The European Chamber of Commerce in China Thursday pledged to further strengthen its partnerships with related Chinese governmental departments and companies in helping Chinese firms build their own famous brands.

"European Union (EU) companies are very much in favor of supporting the building and expansion of Chinese brands," said Paul Ranjard, chairperson of the chamber's Intellectual Property Rights Working Group. "This is definitely the best way to solve the counterfeiting problem."

Chinese companies have a great advantage, in terms of quality and price, which are more important to success than trying to commercialize their products under brands that are identical, look similar, or already have registered trademarks.

"They would make a far better choice in developing and promoting their own original brands," he said in an exclusive interview with China Daily.

China has launched a campaign to foster its own brands in a bid to help Chinese firms gain a sharpened edged in the increasingly intense competition in domestic and overseas markets.

But so far, only a limited number of Chinese firms have gained good recognition in international markets.

As a result, it is necessary to learn from others to develop the country's own famous brands.

In this regard, the EU has the advantage of experience.

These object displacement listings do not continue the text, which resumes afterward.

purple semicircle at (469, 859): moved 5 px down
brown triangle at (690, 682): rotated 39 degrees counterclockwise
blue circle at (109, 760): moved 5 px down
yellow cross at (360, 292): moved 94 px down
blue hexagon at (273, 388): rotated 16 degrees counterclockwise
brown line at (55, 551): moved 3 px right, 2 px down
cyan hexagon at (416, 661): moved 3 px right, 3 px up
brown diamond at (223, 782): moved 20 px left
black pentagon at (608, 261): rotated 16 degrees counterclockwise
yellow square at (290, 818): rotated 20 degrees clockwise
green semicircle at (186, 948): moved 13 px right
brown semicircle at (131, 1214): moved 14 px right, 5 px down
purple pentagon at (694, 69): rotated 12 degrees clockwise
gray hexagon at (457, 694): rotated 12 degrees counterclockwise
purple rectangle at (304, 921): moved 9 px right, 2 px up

Some EU trademarks are more than two centuries old, and therefore EU companies have acquired considerable experience in brand building and expansion, he said.

"However, Chinese companies are learning fast and some of them, such as Lenovo and Haier, are becoming well-known trademarks outside China," he said.

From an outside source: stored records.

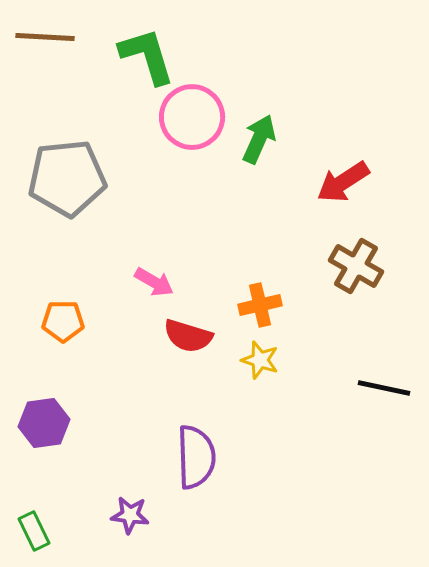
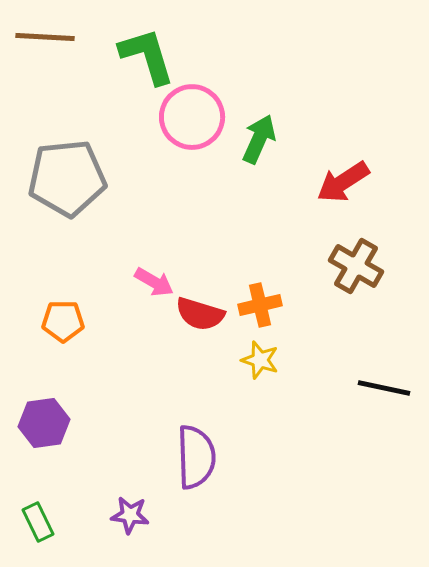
red semicircle: moved 12 px right, 22 px up
green rectangle: moved 4 px right, 9 px up
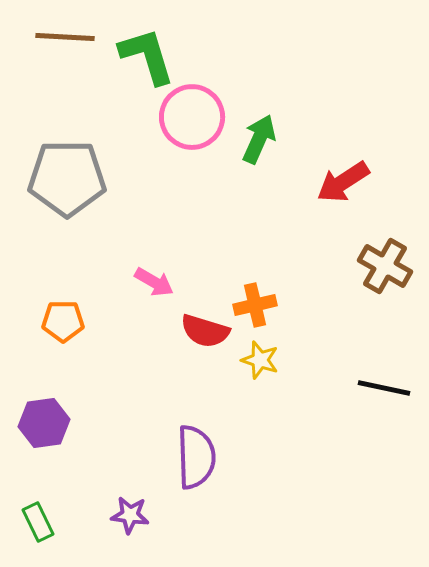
brown line: moved 20 px right
gray pentagon: rotated 6 degrees clockwise
brown cross: moved 29 px right
orange cross: moved 5 px left
red semicircle: moved 5 px right, 17 px down
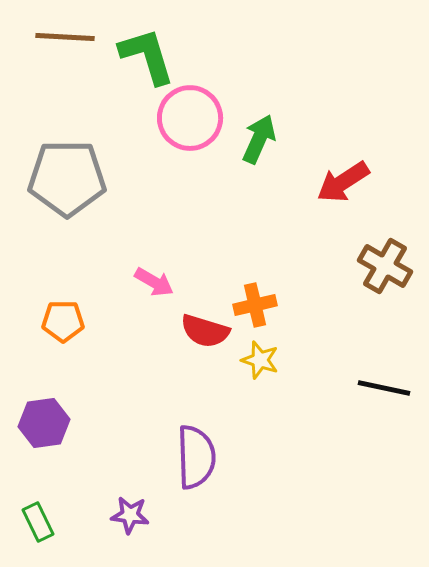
pink circle: moved 2 px left, 1 px down
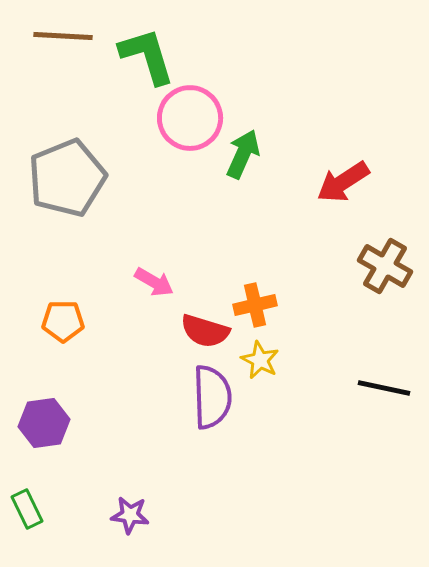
brown line: moved 2 px left, 1 px up
green arrow: moved 16 px left, 15 px down
gray pentagon: rotated 22 degrees counterclockwise
yellow star: rotated 9 degrees clockwise
purple semicircle: moved 16 px right, 60 px up
green rectangle: moved 11 px left, 13 px up
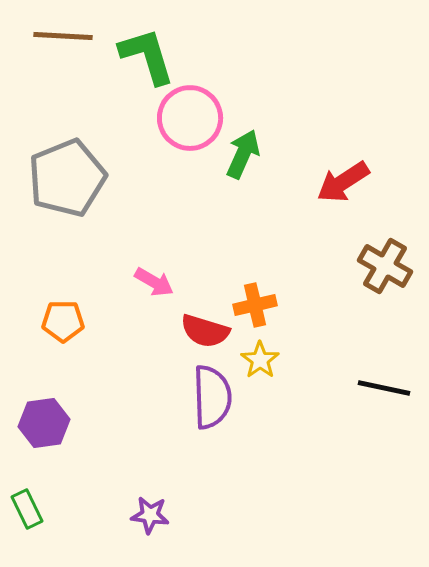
yellow star: rotated 9 degrees clockwise
purple star: moved 20 px right
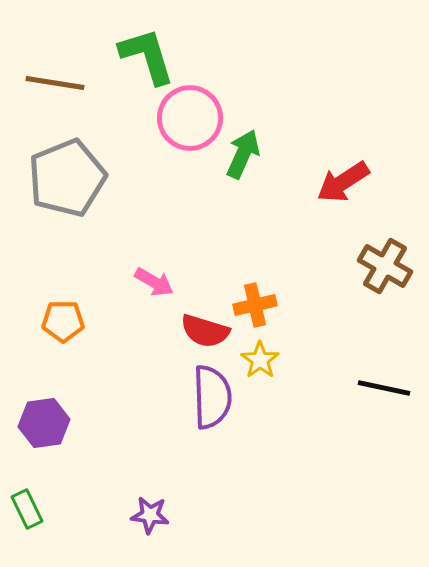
brown line: moved 8 px left, 47 px down; rotated 6 degrees clockwise
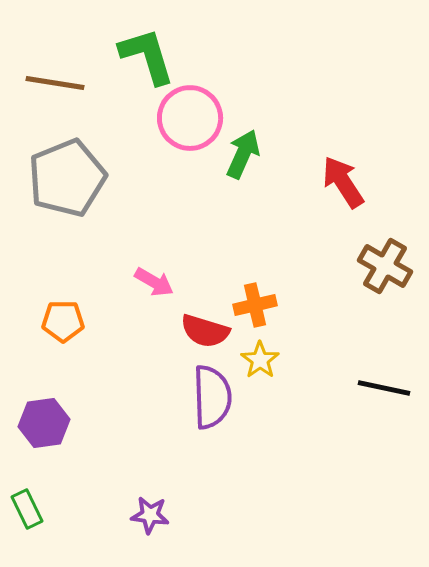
red arrow: rotated 90 degrees clockwise
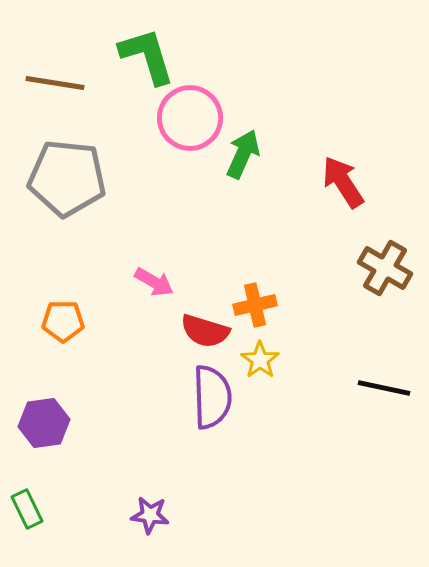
gray pentagon: rotated 28 degrees clockwise
brown cross: moved 2 px down
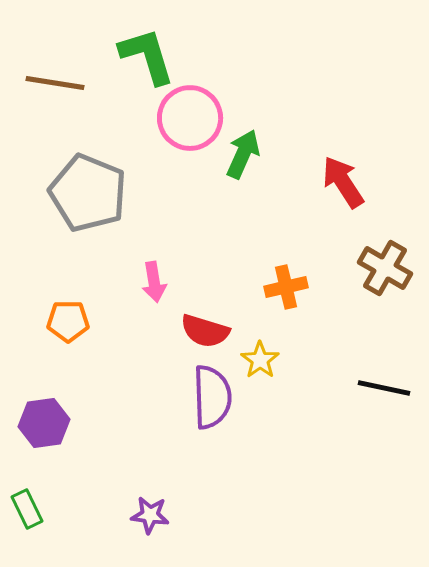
gray pentagon: moved 21 px right, 15 px down; rotated 16 degrees clockwise
pink arrow: rotated 51 degrees clockwise
orange cross: moved 31 px right, 18 px up
orange pentagon: moved 5 px right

For Chinese companies, it will be necessary to think of names that are likely to attract the attention of foreigners. Pure transliteration of the Chinese language is unlikely to achieve such objectives, he advised.

"The famous brand 'Haier' is an example to follow, as it is definitely beginning to be recognized in Europe," he said.

Ranjard also cited the example of Chinese computer giant "Legend" changing its name to "Lenovo" as a good brand strategy, taking into account the whole world market.

"Instead of building their own global brands, another strategy for Chinese companies is, of course, to buy foreign brands, including EU brands," he said.

In a global economy, Chinese companies will have to make sure that their brand names are registered and protected in every targetted market and comply with local, regional and international intellectual property (IPR) regulations, he suggested.